##### Data to process

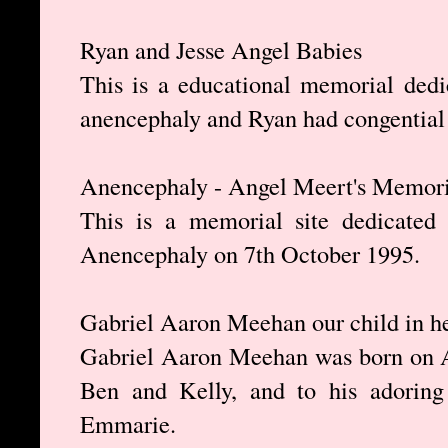
Ryan and Jesse Angel Babies
This is a educational memorial ded
anencephaly and Ryan had congential
Anencephaly - Angel Meert's Memori
This is a memorial site dedicated
Anencephaly on 7th October 1995.
Gabriel Aaron Meehan our child in h
Gabriel Aaron Meehan was born on Ap
Ben and Kelly, and to his adoring
Emmarie.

##########

Brief:
Make an exact copy of the listing. Do not carry over its pictures.

Answer box:
Ryan and Jesse Angel Babies
This is a educational memorial ded
anencephaly and Ryan had congential
Anencephaly - Angel Meert's Memori
This is a memorial site dedicated
Anencephaly on 7th October 1995.
Gabriel Aaron Meehan our child in h
Gabriel Aaron Meehan was born on Ap
Ben and Kelly, and to his adoring
Emmarie.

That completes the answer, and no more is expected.